Jest 1878 rok, kiedy to grecki kupiec i antykwariusz Minos Kalokairinos odkrywa ruiny w Knossos oraz wykonuje pierwsze prace odsłaniające część zachodniej elewacji pałacu. Jednak dopiero 16 marca 1900 roku Sir Arthur Evans po wykupieniu całego wzgórza przeprowadza szeroko zakrojone prace wykopaliskowe odkrywające bodaj największy skarb Krety. Ten angielski dżentelmen, dzięki własnym dużym nakładom finansowym w ciągu zaledwie kilku miesięcy odkrył znaczną część budowli, która została mianowana przez niego pałacem Minosa. Jednak Evans nie prowadził tych wykopalisk samodzielnie, gdyż był typowym samoukiem nie posiadającym odpowiedniej wiedzy teoretycznej. W pracach prowadzonych na terenie Knossos wspierał go doświadczony archeolog dr Duncan Mackenzie (znany choćby z wykopalisk na wyspie Melos) oraz Fyfe architekt z Brytyjskiej Szkoły w Atenach.
Knossos to przeszło tysiąc powiązanych ze sobą pokoi pełniących bardzo zróżnicowane funkcje, począwszy od pracowni rzemieślniczych, aż do magazynów żywności i pomieszczeń pełniących funkcje religijne. Najsłynniejszym z nich jest położona centralnie Sala Tronowa, ozdobiona bardzo charakterystycznymi i rozpoznawalnymi malowidłami. Niestety obecne freski to w znacznej części wizja dwóch malarzy (ojca i syna noszących to same imię i nazwisko) Émile Gilléron, którzy na zlecenie Evansa odtwarzali naścienne malunki z mizernych resztek jak przetrwały.
Wielki Pałac budowany był przez prawie 300 lat, począwszy od 1700 roku p.n.e. W okresie tym podlegał on nieuniknionym przebudowom. Obecne pozostałości pałacu przedstawiają jego ruiny z okresu późno-minojskiego. Na przestrzeni ok. 24 tys m2 umiejscowiono teatr, wiele magazynów oraz około 1300 pomieszczeń, które były ze sobą powiązane korytarzami przebiegającymi w różnych kierunkach pałacu. Budowla ta posiadała 4 oddzielne wejścia, które stanowiły odrębne główne bramy dla każdego z boków pałacu.
Schody przy Teatrze
Pałac był bardzo rozwinięty pod względem funkcjonalnym. Za pomocą skomplikowanego systemu wodociągów wiele pomieszczeń posiadało dostęp do bieżącej wody. W Knossos pojawia się również jedna z pierwszych toalet, w których muszla była spłukiwana za pomocą wody. Ze względu na ulewne deszcze nawiedzające to miejsce, pałac był wyposażony w skomplikowany system odprowadzajacy deszczówkę.

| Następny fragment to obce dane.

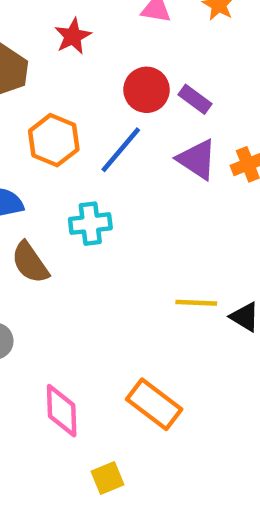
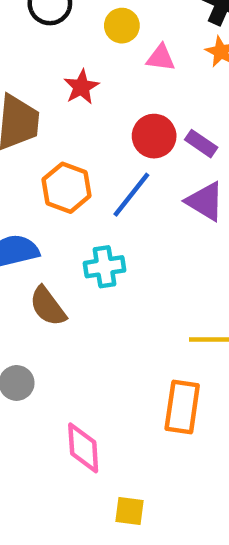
orange rectangle: (154, 404) -> (182, 407), moved, turned 63
yellow square: (107, 478) -> (130, 511), turned 32

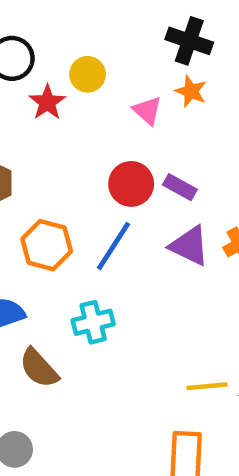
pink triangle: (161, 58) -> (147, 111), moved, turned 40
red star: (81, 87) -> (47, 102), moved

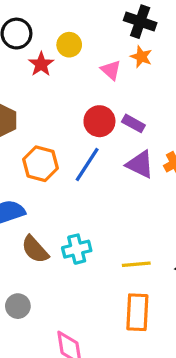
cyan cross: (93, 322) -> (77, 249), moved
yellow line: (207, 386) -> (136, 264), moved

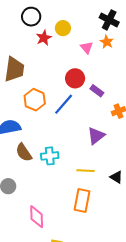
purple rectangle: (133, 123) -> (97, 91), moved
purple triangle: (140, 164) -> (96, 136), moved, turned 48

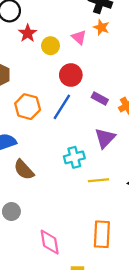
yellow circle: (63, 28) -> (50, 46), moved
purple rectangle: (97, 91) -> (100, 99), moved
cyan cross: (50, 156) -> (74, 157), moved
orange rectangle: (82, 200) -> (102, 234), moved

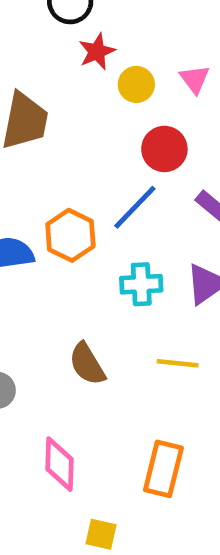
orange hexagon: (28, 107) -> (70, 235), moved
cyan cross: (74, 157) -> (141, 284), moved
brown semicircle: (24, 170) -> (87, 364), moved

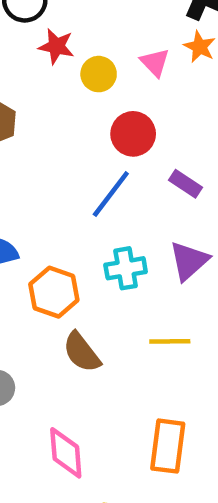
red star: (97, 52) -> (56, 46), turned -30
orange hexagon: (70, 235) -> (54, 292), moved

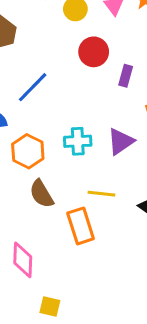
purple rectangle: (185, 184) -> (126, 76), moved, turned 65
blue line: (111, 194) -> (33, 87), moved
orange rectangle: (168, 446) -> (81, 226), moved, turned -32

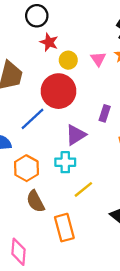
red circle: (94, 52) -> (58, 91), moved, size x1.5
purple triangle: (121, 141) -> (76, 135), moved
yellow line: (101, 194) -> (83, 189), moved, turned -48

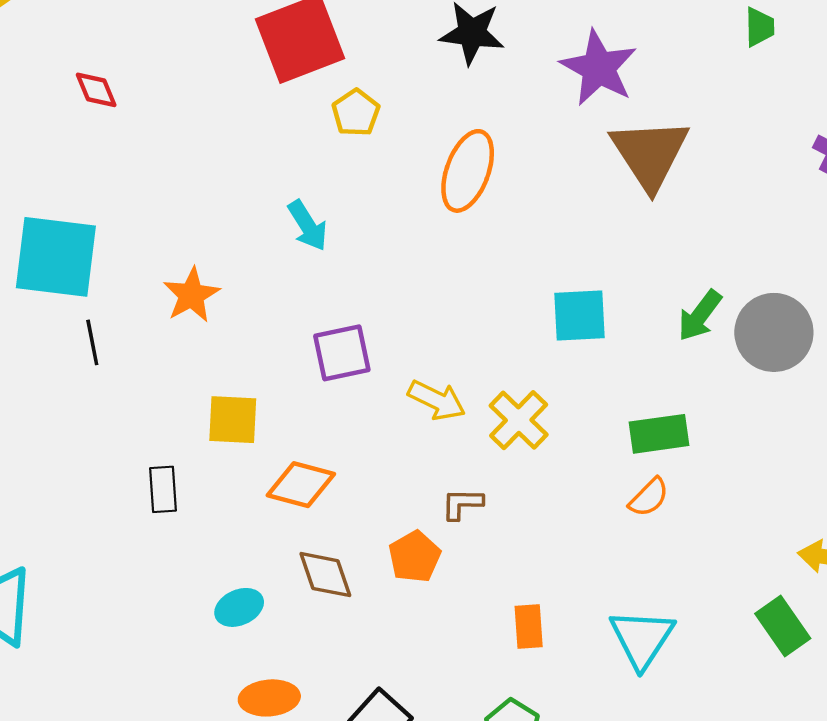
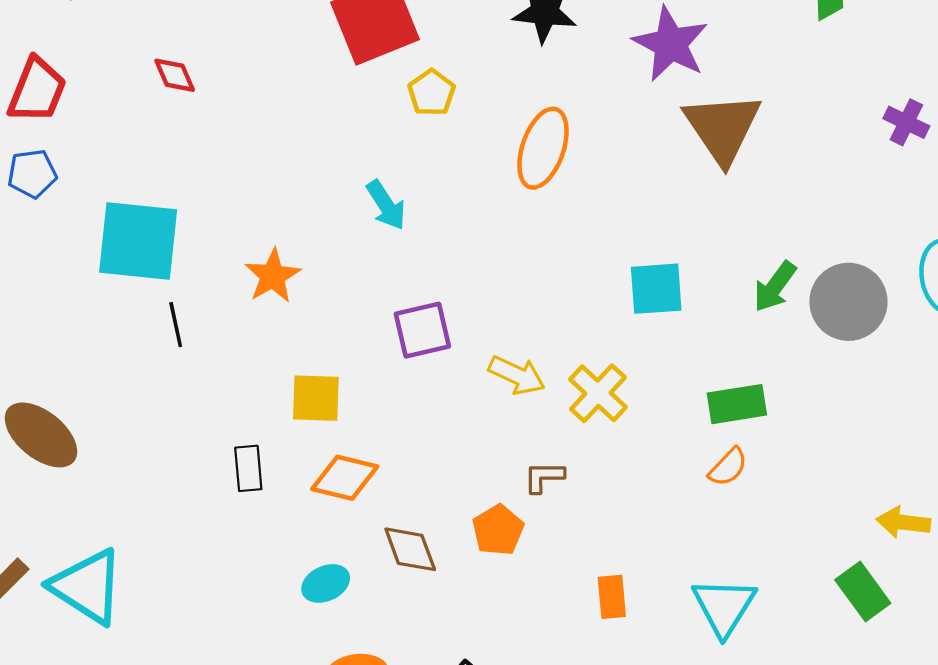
orange diamond: (301, 485) -> (345, 478), moved

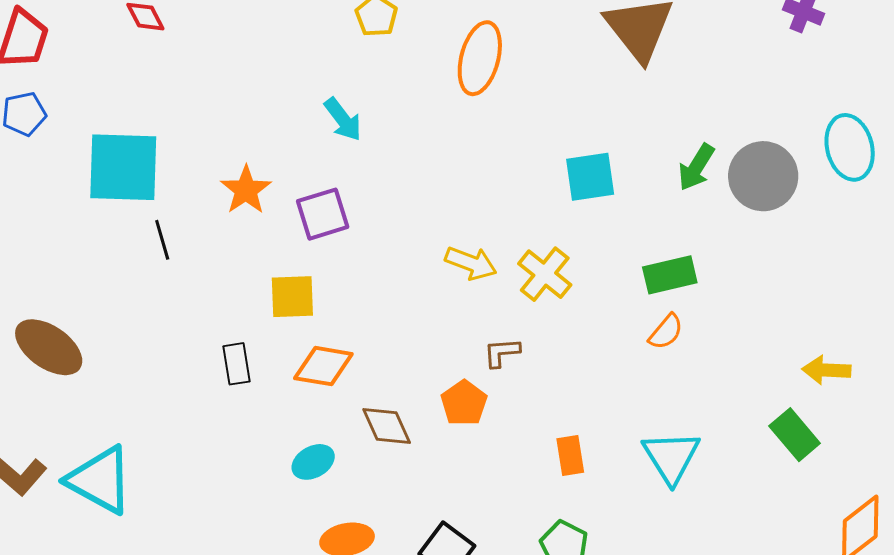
purple square: (422, 330) -> (323, 214), moved

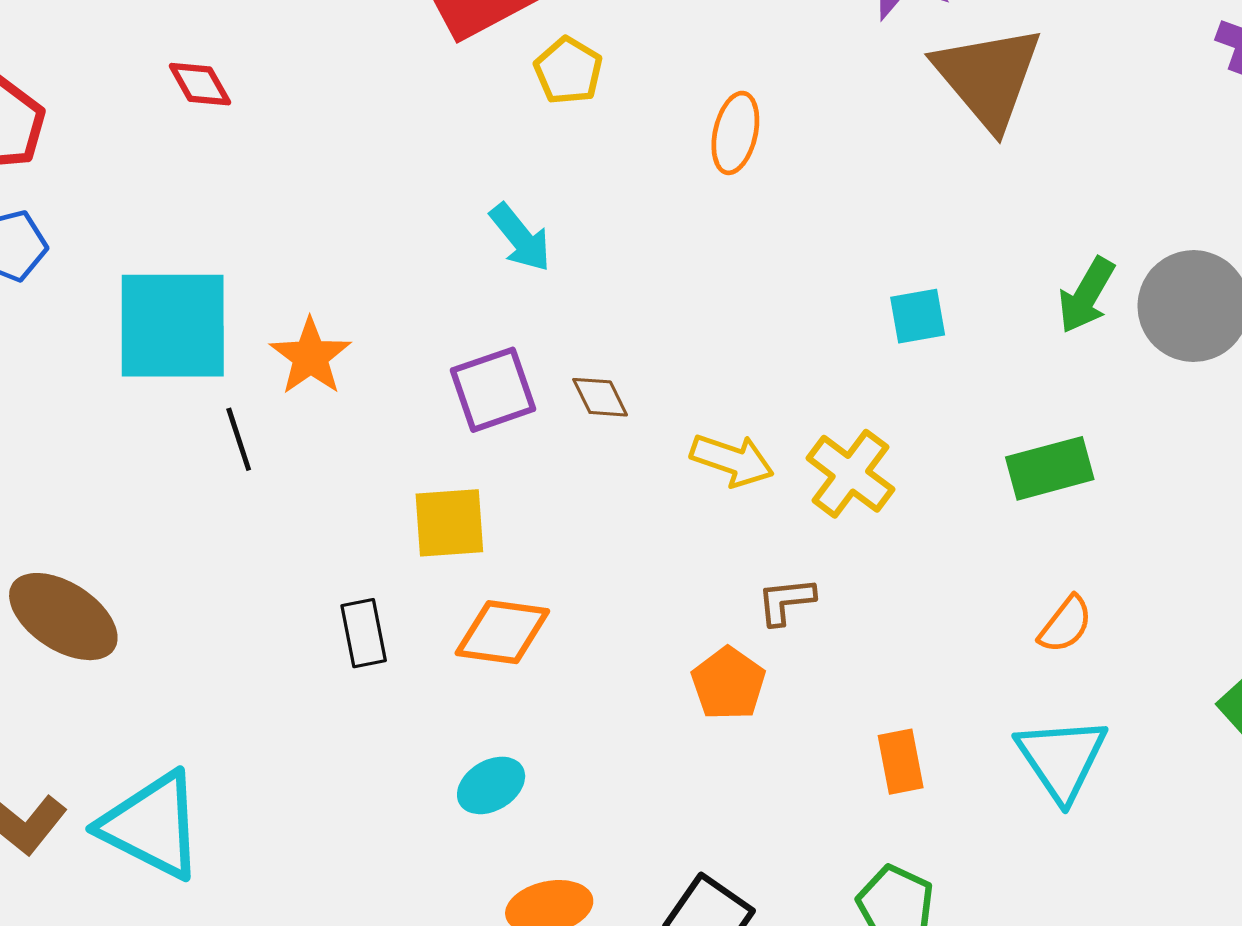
orange ellipse: (480, 58) -> (735, 133), size x0.7
cyan square: (590, 177) -> (918, 316), size x0.7
orange star: (246, 190) -> (310, 357), moved
orange semicircle: (666, 332) -> (1066, 624), moved
brown diamond: (387, 426) -> (600, 397), moved, size x0.7

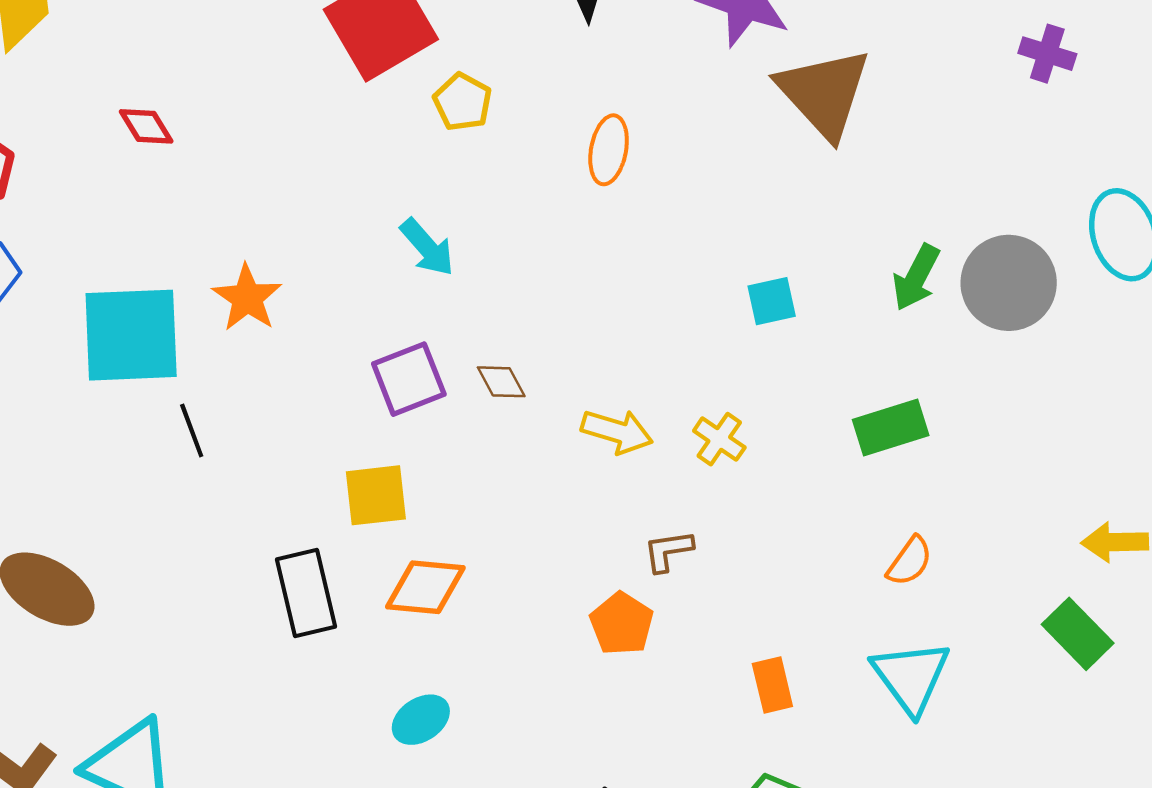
orange star: (310, 357) -> (247, 298), moved
yellow cross: (850, 474) -> (719, 439), size x0.7
black rectangle: (364, 633) -> (306, 593), size x1.5

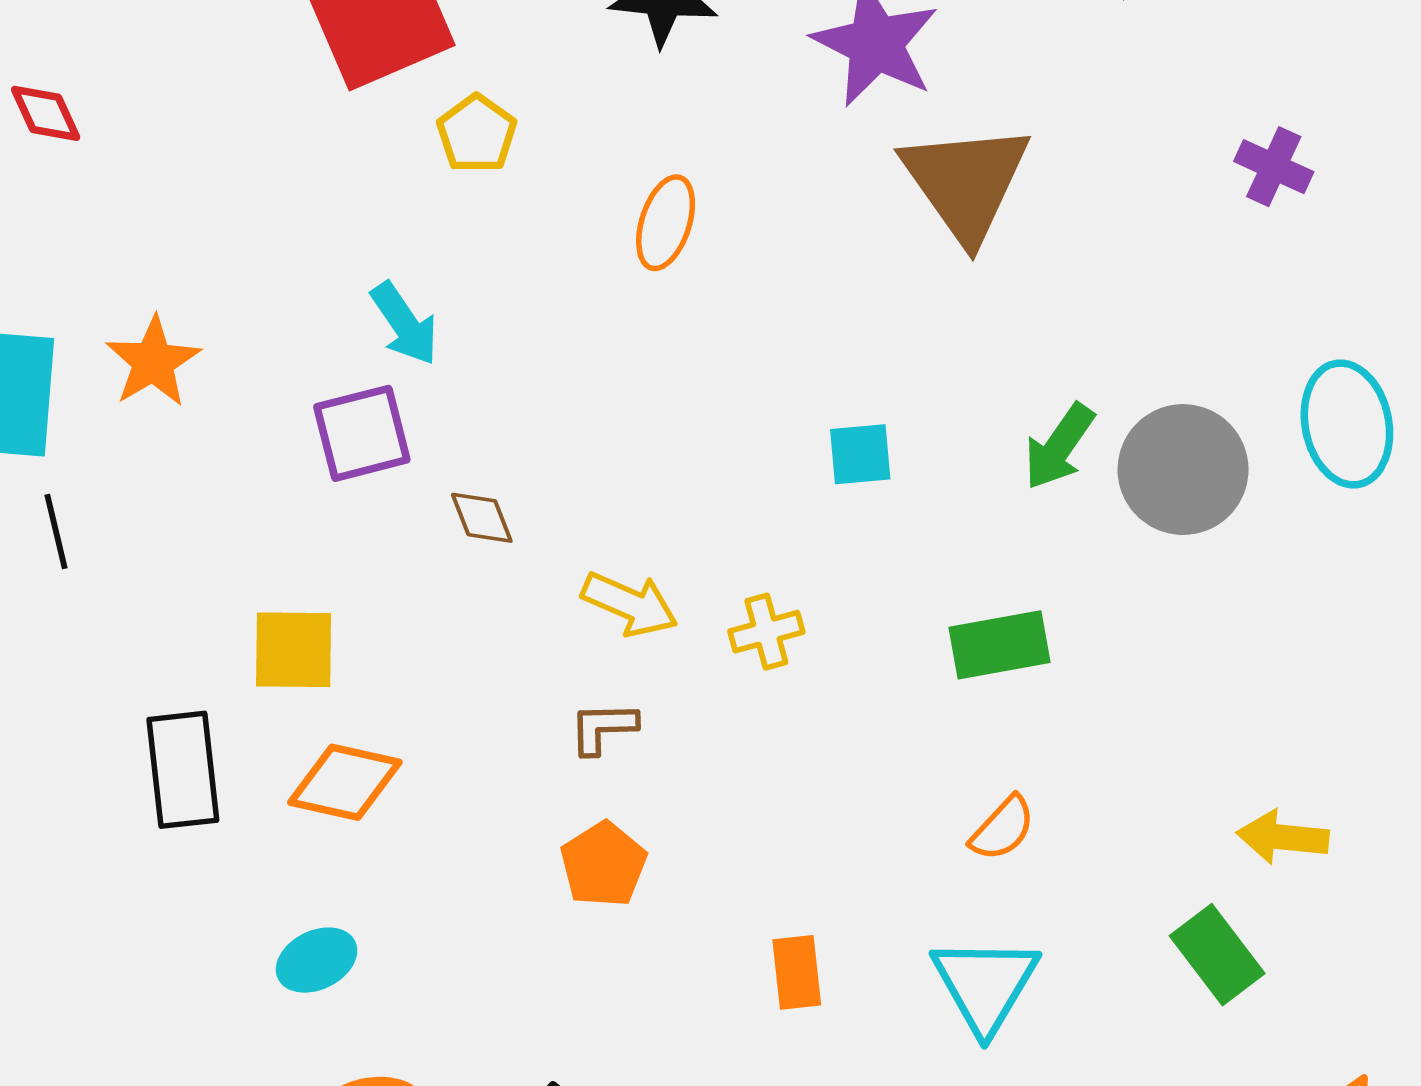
purple square: (409, 379) -> (362, 433), moved
yellow cross: (719, 439) -> (766, 632), turned 33
brown L-shape: (668, 551) -> (603, 728), moved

Jeden z bardziej charakterystycznych elementów kojarzonych z Pałacem w Knossos, to czerwone kolumny. Choć obecnie są one wykonane z betonu to jednak oryginalnie były zbudowane z cyprysowego pnia. W przeciwieństwie do kamiennych kolumn typowych dla greckiej architektury, kolumny z Knossos są węższe u dołu i szersze na górze. Odwrotne proporcje kolumn wynikają z tego faktu, że przed osadzeniem w kamiennym postumencie, pień był obracany. Takie działanie miało zapobiegać ponownemu rozwojowi ściętego drzewa.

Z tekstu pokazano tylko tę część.